As to the Nature and Operation of this Poyson, see the same ingenious Author’s Hypothesis, in his following Pages.
This Poyson of the Viper, lieth in a Bag in the Gums, at the Upper-end of the Teeth. It is separated from the Blood by a conglomerated Gland, lying in the anterior lateral Part of the Os Sincipitis; just behind the Orbit of the Eye: From which Gland lieth a Duct, that conveys the Poyson to the Bags at the Teeth.
The Teeth are tubulated, for the Conveyance, or Emission of the Poyson into the Wound, the Teeth make; but their Hollowness doth not reach to the Apex, or Top of the Tooth, (that being solid and sharp, the better to pierce;) but it ends in a long slit below the Point, out of which the Poyson is emitted. These Perforations of the Teeth, Galen saith, the Mountebanks us’d to stop with some kind of Paste, before they suffer’d the Vipers to bite them before their Spectators. Cuts of these Parts, &c. may be seen in the last cited Book of Dr. Mead. Also Dr. Tyson’s Anat. of the Rattle-Snake, in Philos. Transact. Nᵒ. 144.
[] That Vipers have their great Uses in Physick, is manifest from their bearing a great Share in some of our best Antidotes, such as Theriaca Andromachi, and others; also in the Cure of the Elephantiasis, and others the like stubborn Maladies, for which I shall refer to the medical Writers. But there is so singular a Case in the curious Collection of Dr. Ol. Worm. related from Kircher, that I shall entertain the Reader with it. Near the Village of Sassa, about eight Miles from the City Bracciano in Italy, saith he, Specus feu caverna (vulgò La Grotta delli Serpi) duorum hominum capax, fistulosis quibusdam foraminibus in formam cribri perforata cernitur, ex quibus ingens quædam, principio veris, diversicolorum Serpentum, nullâ tamen, ut dicitur, singulari veneni qualitate imbutorum progenies quotannis pullulare solet. In hæc speluncâ Elephantiacos, Leprosos, Paralyticos, Arabriticos, Podagricos, &c. nudos exponere solent, qui mox halituum subterraneorum calore in sudorem resoluti, Serpentum propullulantium, totum corpus infirmi implicantium, suctu linctuque ita omni vitioso virulentoque humore privare dicuntur, ut repetito hoc per aliquod tempus medicamento, tandem perfecta sanitati restituantur. This Cave Kircher visited himself, found it warm, and every Way agreeable to the Description he had of it; he saw their Holes, heard a murmuring hissing Noise in them; but although he missed seeing the Serpents (it being not the Season of their creeping out) yet he saw great Numbers of their Exuviæ, or Sloughs, and an Elm growing hard by laden with them.
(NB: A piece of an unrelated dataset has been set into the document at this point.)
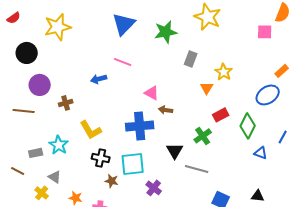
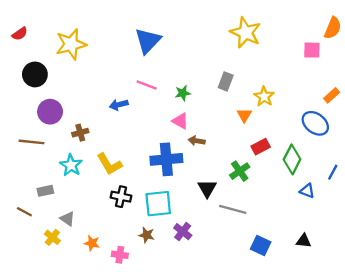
green star: (166, 32) -> (183, 93), moved, size x0.6
blue ellipse: (268, 95) -> (315, 123), turned 70
cyan star: (59, 145) -> (71, 165), moved
brown star: (112, 181) -> (147, 235), moved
The Discovery of this Cave, was by the Cure of a Leper going from Rome to some Baths near this Place; who losing his Way, and being benighted, happened upon this Cave; and finding it very warm, pull’d off his Cloaths, and being weary and sleepy, had the good Fortune not to feel the Serpents about him, till they had wrought his Cure. Vid. Museum Worm. L. 3. c. 9.